A rainwater collector in Khalet Ad Dabaʿ is destroyed, toppled over and lies amongst the rubble, after Israeli forces invaded the village.
In addition to perpetrating genocide in Gaza, it is this cold, calculated and rational brutality that Israel imposes on the Palestinians, as part of their wider project of settler-colonial ethnic cleansing. Their neighborhoods raided, futures destroyed, where are they supposed to go? They have no other land. They want to kick them out of their territories by constant terror. It is clear to me that the entire Zionist apparatus has but one goal: the annihilation of Palestinians as a people. They do not see them as humans, nor as animals, they see them as vermin … but it is the land of the Palestinians, and has been for centuries; in this village, the old lady who washes her clothes in the washing machine outside can attest to this, having seen so much of Israel’s terror throughout her life; and the children grow up with it from the moment they are born; in a neverending cycle of oppression and resistance.
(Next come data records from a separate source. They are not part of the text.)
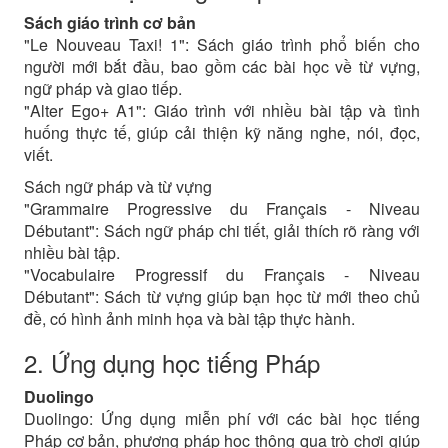
Sách giáo trình cơ bản
"Le Nouveau Taxi! 1": Sách giáo trình phổ biến cho
người mới bắt đầu, bao gồm các bài học về từ vựng,
ngữ pháp và giao tiếp.
"Alter Ego+ A1": Giáo trình với nhiều bài tập và tình
huống thực tế, giúp cải thiện kỹ năng nghe, nói, đọc,
viết.
Sách ngữ pháp và từ vựng
"Grammaire Progressive du Français - Niveau
Débutant": Sách ngữ pháp chi tiết, giải thích rõ ràng với
nhiều bài tập.
"Vocabulaire Progressif du Français - Niveau
Débutant": Sách từ vựng giúp bạn học từ mới theo chủ
đề, có hình ảnh minh họa và bài tập thực hành.
2. Ứng dụng học tiếng Pháp
Duolingo
Duolingo: Ứng dụng miễn phí với các bài học tiếng
Pháp cơ bản, phương pháp học thông qua trò chơi giúp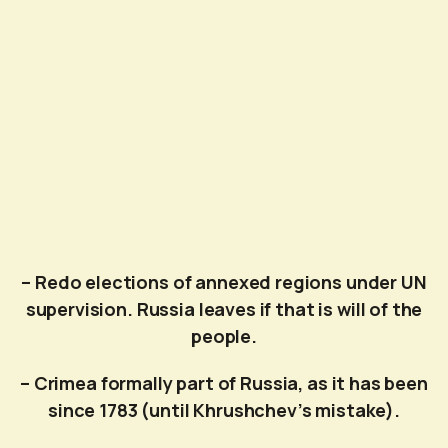
– Redo elections of annexed regions under UN
supervision. Russia leaves if that is will of the
people.
– Crimea formally part of Russia, as it has been
since 1783 (until Khrushchev’s mistake).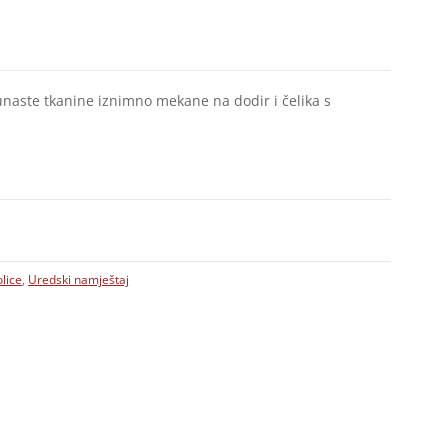
unaste tkanine iznimno mekane na dodir i čelika s
lice
,
Uredski namještaj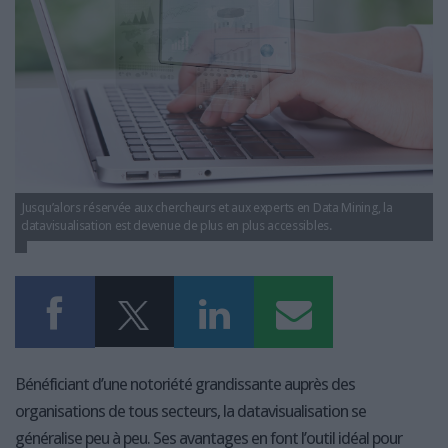
LES GUIDES PRATIQUES
LES BASES DE DONNÉES
L'ESPACE EMPLOI
L'AGENDA
L'ANNUAIRE DES ACTEURS
LES LIVRES BLANCS
LES SUPPLÉMENTS
Jusqu’alors réservée aux chercheurs et aux experts en Data Mining, la
NOS OFFRES D'ABONNEMENTS
datavisualisation est devenue de plus en plus accessibles.
Bénéficiant d’une notoriété grandissante auprès des
organisations de tous secteurs, la datavisualisation se
généralise peu à peu. Ses avantages en font l’outil idéal pour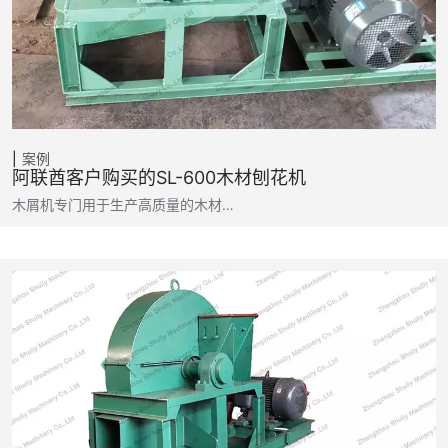
案例
阿联酋客户购买的SL-600木材刨花机
木屑机专门用于生产高质量的木材…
It is self-evident that the land from the river Jordan to the Mediterranean Sea is no other land than that of Palestine, but it is occupied by a foreign invader, a mechanical parasite known as Israel, which stretches from Jerusalem to Hebron and beyond, seeking to claw its way to surrounding nations in search of Lebensraum, with its metal armored trucks, outposts and yellow barriers, checkpoints and turnstiles; its military men and women with guns and its drones and surveillance tech, 10-meter high walls with barbed wire, its settlements and flagpoles on which they plant their illegal claim to the country dotted around what seems like each road. There is nothing native about it; it is hated by all the masses in the surrounding Arab states and the indigenous population, but with one hand it clings firmly planted by force sucking the region of its life-blood, and then with the other, reaches across the globe, with its blood-stained lobby entrenching Jewish supremacy within Western institutions. The situation surpasses insanity; Israel is a sick, dysfunctional and twisted entity, a military apparatus masquerading as a State, concentrating the worst poison of capitalist logic in a single region, at the upper threshold of which is fascism, Israelis doing to the Palestinians what the Germans did once upon a time to the Jews.